When I first left home to go to college in 1964, my father was a grocer and my mother did the cooking at home. She did not put her shopping lists onto the backs of IBM cards, as people would do in the subsequent decade; instead, she put them into a calendar book with a half page for every date. This allowed her to record grocery items well in advance of when she would need them, in anticipation of special family dinners or other events, and every day she would phone my father at work to read him that day's list. Not wanting my mother to forget me when I went away, I took the opportunity to record some advance shopping in the date book, one item every few weeks for the months I expected to be gone. These items were always some kind of thrinberry product: thrinberry jam, thrinberry muffins, raisin-thrinberry bread, cream of thrinberry soup, etc.

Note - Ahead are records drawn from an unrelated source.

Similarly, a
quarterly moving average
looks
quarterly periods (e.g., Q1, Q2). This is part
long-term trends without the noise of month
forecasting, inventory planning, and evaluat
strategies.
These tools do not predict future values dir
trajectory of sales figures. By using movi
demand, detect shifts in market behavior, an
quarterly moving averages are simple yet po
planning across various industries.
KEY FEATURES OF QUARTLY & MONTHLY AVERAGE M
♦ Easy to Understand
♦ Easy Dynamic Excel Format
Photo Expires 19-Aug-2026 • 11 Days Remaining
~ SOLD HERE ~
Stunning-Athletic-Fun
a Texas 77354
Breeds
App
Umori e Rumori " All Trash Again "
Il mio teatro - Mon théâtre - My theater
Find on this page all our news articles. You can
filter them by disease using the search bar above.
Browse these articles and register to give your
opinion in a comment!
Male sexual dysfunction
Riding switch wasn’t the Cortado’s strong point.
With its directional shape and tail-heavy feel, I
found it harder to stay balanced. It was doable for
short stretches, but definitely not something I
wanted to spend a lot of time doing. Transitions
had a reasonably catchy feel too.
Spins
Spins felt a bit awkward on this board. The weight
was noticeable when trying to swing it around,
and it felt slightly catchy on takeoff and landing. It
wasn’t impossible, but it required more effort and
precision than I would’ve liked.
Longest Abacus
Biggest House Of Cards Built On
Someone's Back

At college, one of my pastimes was to play a game called "Empire", in which the participants developed countries on the map of a planet. One semester, I called my country "The International Thrinberry Corporation", and I renewed the use of the name as part of my return address around 1970.

Frogs

It was also around 1970 that thrinberries stopped being my only obsession. I bought a paperback book titled "write me a poem, baby", and in it I discovered a play in which the first scene consisted of a frog saying "I don't think I'll go to school today". I was a graduate student at the time, and soon afterwards there came a day when I didn't feel like going to school. I said the line, and it seemed very natural and appropriate, so I concluded I must be a frog. Soon afterwards I began collecting all sorts of frog memorabilia: books, pottery, clothing, sculpture, etc. Naturally, it became necessary to expand the return address to recognize my other obsession, so it became The International Thrinberry Corporation and Frog Sanctuary. As the entity is not legally a corporation, I have retained only its initials, ITCFS, as part of the serial number of any cassettes, CDs, or books I may release, and I am instead using thrinberry-frog.com as a business identifier and web site domain name.

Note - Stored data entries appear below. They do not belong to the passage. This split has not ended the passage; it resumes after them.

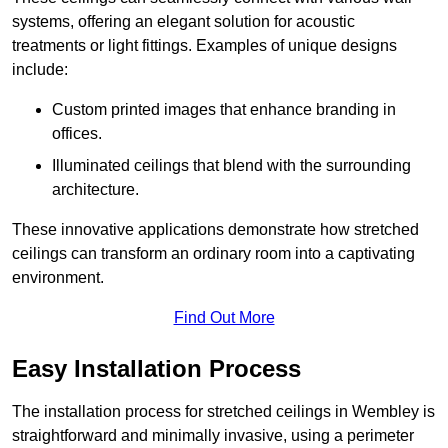
systems, offering an elegant solution for acoustic
treatments or light fittings. Examples of unique designs
include:
Custom printed images that enhance branding in
offices.
Illuminated ceilings that blend with the surrounding
architecture.
These innovative applications demonstrate how stretched
ceilings can transform an ordinary room into a captivating
environment.
Find Out More
Easy Installation Process
The installation process for stretched ceilings in Wembley is
straightforward and minimally invasive, using a perimeter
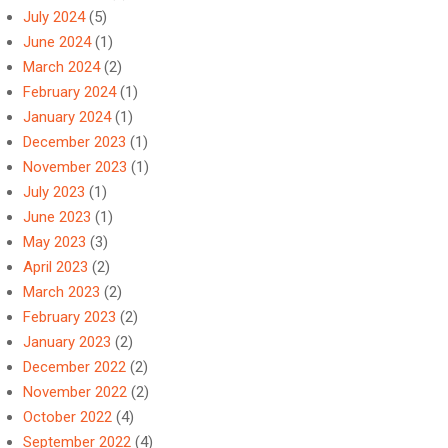
July 2024
(5)
June 2024
(1)
March 2024
(2)
February 2024
(1)
January 2024
(1)
December 2023
(1)
November 2023
(1)
July 2023
(1)
June 2023
(1)
May 2023
(3)
April 2023
(2)
March 2023
(2)
February 2023
(2)
January 2023
(2)
December 2022
(2)
November 2022
(2)
October 2022
(4)
September 2022
(4)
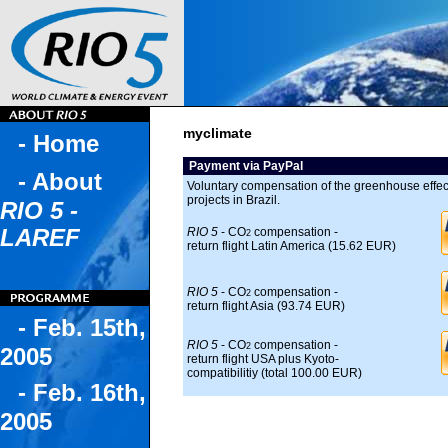
myclimate
- Home
Payment via PayPal
- About
Voluntary compensation of the greenhouse effect
projects in Brazil.
RIO 5 -
LAREF
RIO 5
- CO
compensation -
2
return flight Latin America (15.62 EUR)
RIO 5
- CO
compensation -
2
return flight Asia (93.74 EUR)
- Feb. 15th,
RIO 5
- CO
compensation -
2
2005
return flight USA plus Kyoto-
compatibilitiy (total 100.00 EUR)
- Feb. 16th,
2005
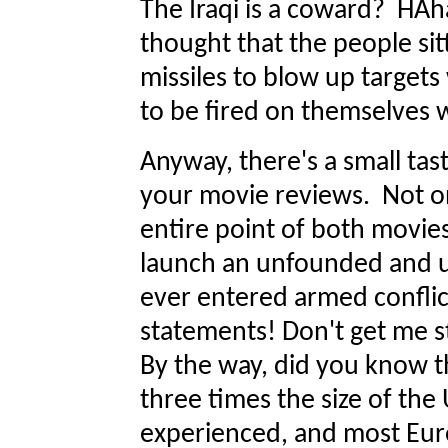
The Iraqi is a coward? HA
thought that the people sit
missiles to blow up targets
to be fired on themselves 
Anyway, there's a small tas
your movie reviews. Not on
entire point of both movies
launch an unfounded and 
ever entered armed conflic
statements! Don't get me s
By the way, did you know 
three times the size of th
experienced, and most Eur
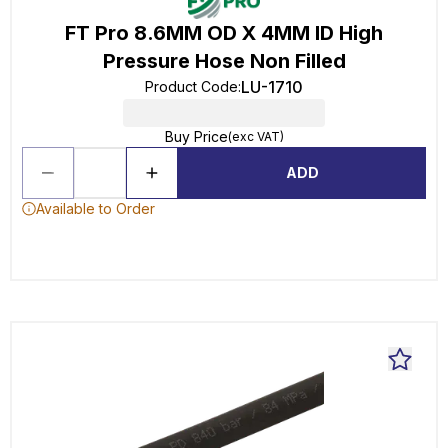
FT Pro 8.6MM OD X 4MM ID High
Pressure Hose Non Filled
LU-1710
Product Code
:
Buy Price
(exc VAT)
ADD
Available to Order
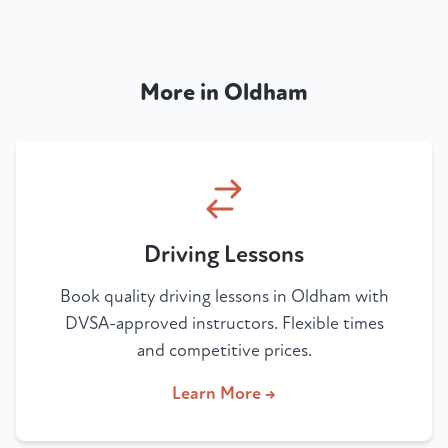
More in Oldham
Driving Lessons
Book quality driving lessons in Oldham with
DVSA-approved instructors. Flexible times
and competitive prices.
Learn More →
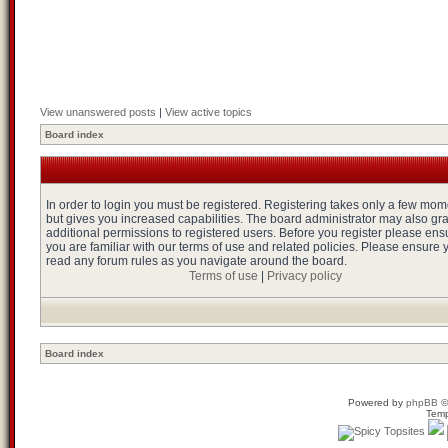
View unanswered posts
|
View active topics
Board index
In order to login you must be registered. Registering takes only a few mo
but gives you increased capabilities. The board administrator may also gr
additional permissions to registered users. Before you register please ens
you are familiar with our terms of use and related policies. Please ensure 
read any forum rules as you navigate around the board.
Terms of use
|
Privacy policy
Board index
Powered by
phpBB
©
Temp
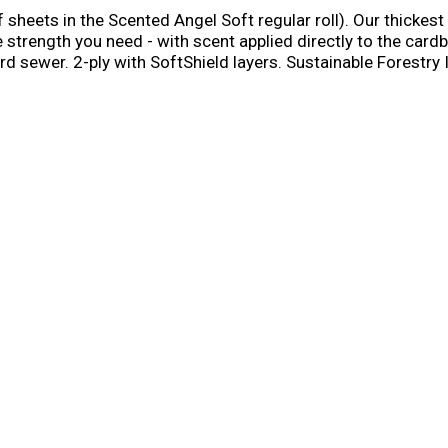
sheets in the Scented Angel Soft regular roll). Our thickest
 strength you need - with scent applied directly to the cardb
d sewer. 2-ply with SoftShield layers. Sustainable Forestry In
ram.org.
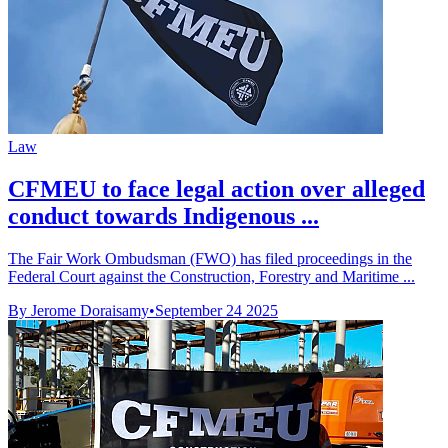
Law
CFMEU to face legal action over alleged
conduct towards Indigenous ...
The Fair Work Ombudsman (FWO) has filed proceedings in the
Federal Court against the Construction, Forestry and Maritime ...
By Jerome Doraisamy
•
September 24 2025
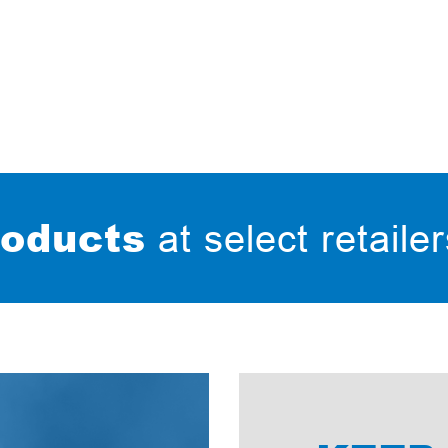
oducts
at select retaile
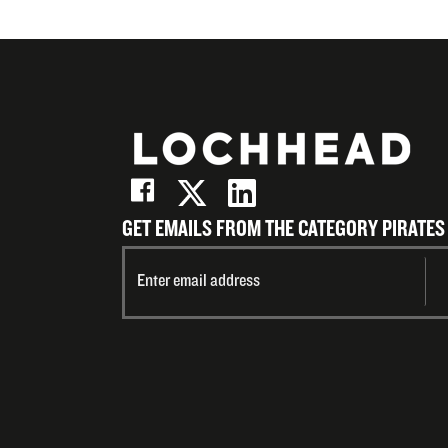
GET EMAILS FROM THE CATEGORY PIRATES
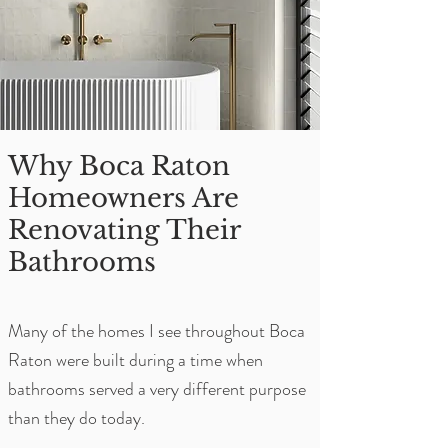
Why Boca Raton
Homeowners Are
Renovating Their
Bathrooms
Many of the homes I see throughout Boca
Raton were built during a time when
bathrooms served a very different purpose
than they do today.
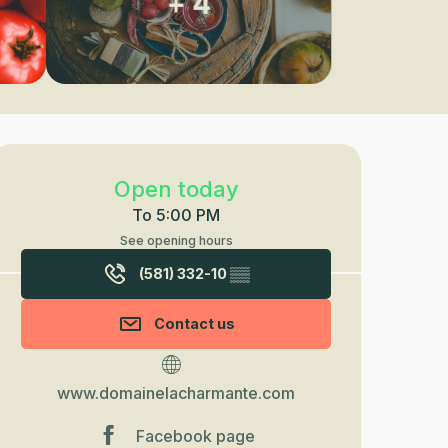
+ 4
Opening hours & contact detail
Open today
To 5:00 PM
See opening hours
(581) 332-10
▒▒
Contact us
www.domainelacharmante.com
Facebook page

The frog collection now numbers in the hundreds of items, many of which are simply news clippings, cartoons, or cards. This is not an especially large frog collection -- I have visited an (alas!) now-defunct frog museum in Wiltshire, based on one person's private collection of about 13,000 items. Most of the items I have were or are available commercially, but there are a few one-of-a-kind ceramic frogs, two hand-embroidered "AMPHIB LIB" shirts, and several appliqued tote bags.

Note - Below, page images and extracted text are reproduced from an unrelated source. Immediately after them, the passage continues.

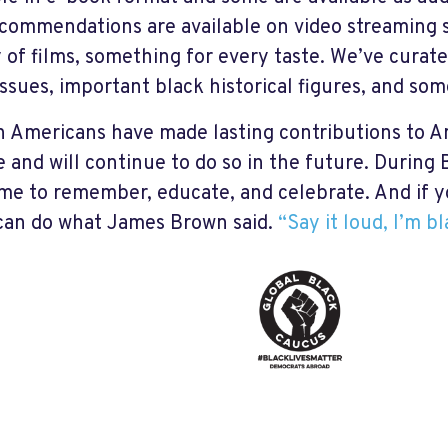
ecommendations are available on video streaming s
y of films, something for every taste. We’ve curate
ssues, important black historical figures, and som
n Americans have made lasting contributions to A
e and will continue to do so in the future. During
ime to remember, educate, and celebrate. And if y
an do what James Brown said.
“Say it loud, I’m b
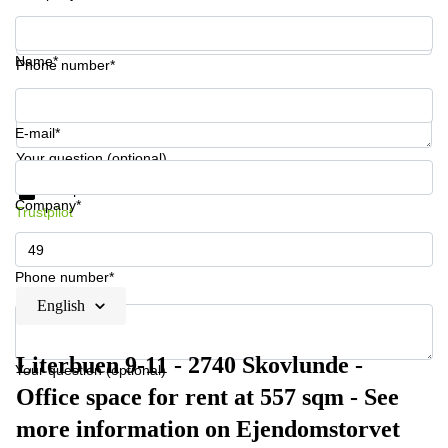
Name*
Phone number*
E-mail*
Your question (optional)
Get information and prices
Data protection
Company*
Trustpilot
Phone number*
English
Literbuen 9-11 - 2740 Skovlunde -
Your question (optional)
Office space for rent at 557 sqm - See
more information on Ejendomstorvet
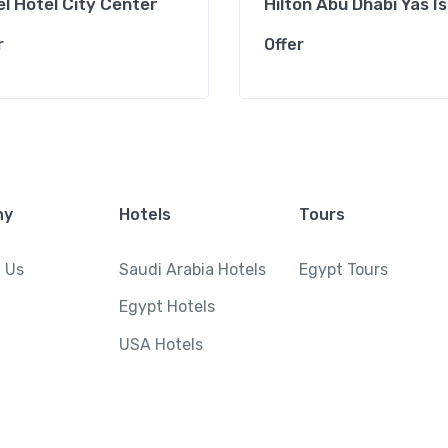
l Hotel City Center
Hilton Abu Dhabi Yas I
r
Offer
ny
Hotels
Tours
 Us
Saudi Arabia Hotels
Egypt Tours
Egypt Hotels
USA Hotels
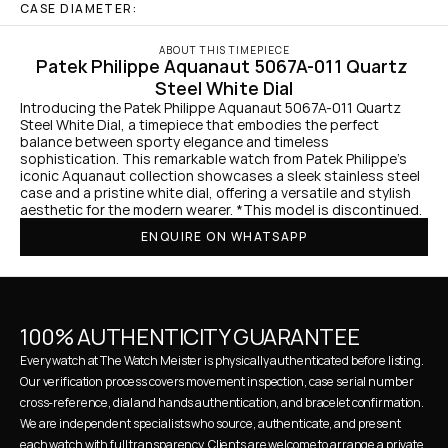
CASE DIAMETER:
ABOUT THIS TIMEPIECE
Patek Philippe Aquanaut 5067A-011 Quartz 
Steel White Dial
Introducing the Patek Philippe Aquanaut 5067A-011 Quartz 
Steel White Dial, a timepiece that embodies the perfect 
balance between sporty elegance and timeless 
sophistication. This remarkable watch from Patek Philippe's 
iconic Aquanaut collection showcases a sleek stainless steel 
case and a pristine white dial, offering a versatile and stylish 
aesthetic for the modern wearer. *This model is discontinued.
ENQUIRE ON WHATSAPP
100% AUTHENTICITY GUARANTEE
Every watch at The Watch Meister is physically authenticated before listing. 
Our verification process covers movement inspection, case serial number 
cross-reference, dial and hands authentication, and bracelet confirmation. 
We are independent specialists who source, authenticate, and present 
each watch with full transparency. Clients are welcome to arrange a private 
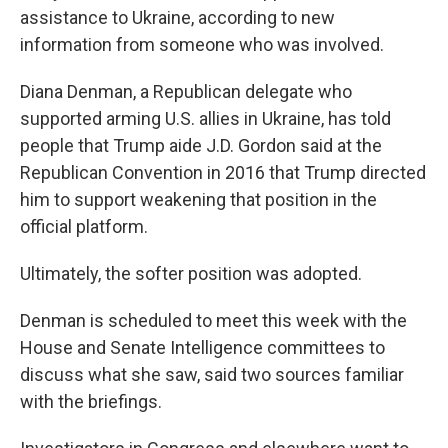
assistance to Ukraine, according to new
information from someone who was involved.
Diana Denman, a Republican delegate who
supported arming U.S. allies in Ukraine, has told
people that Trump aide J.D. Gordon said at the
Republican Convention in 2016 that Trump directed
him to support weakening that position in the
official platform.
Ultimately, the softer position was adopted.
Denman is scheduled to meet this week with the
House and Senate Intelligence committees to
discuss what she saw, said two sources familiar
with the briefings.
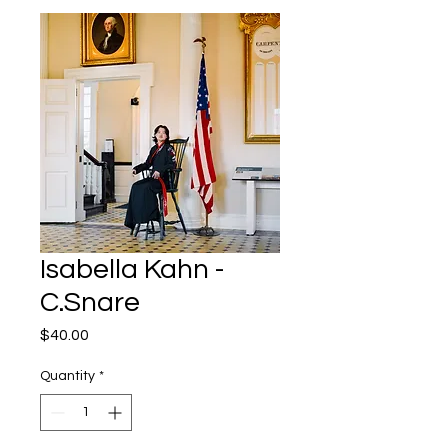
Isabella Kahn -
C.Snare
Price
$40.00
Quantity
*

In 1978, after hearing a Stringband concert in which one song mentioned the Green Frog Cafe, it occurred to me that what Canada needed (among other things) was a good, adult frog song, so I decided to write one. The following year, I heard a lecture by Dr. Edwin Crossman of the Royal Ontario Museum about his frog research at Nogies Creek, and I soon turned that into my second frog song. It was then apparent to me that I was destined to fill the otherwise-empty ecological niche for frog song writers, and I continued on to write a total of eight, the last being in 2006. In addition, in 1995 I wrote a song in which the Bufo marinus cane toad makes a cameo appearance .

I now also write songs on other subjects, but I have not written any songs about thrinberries.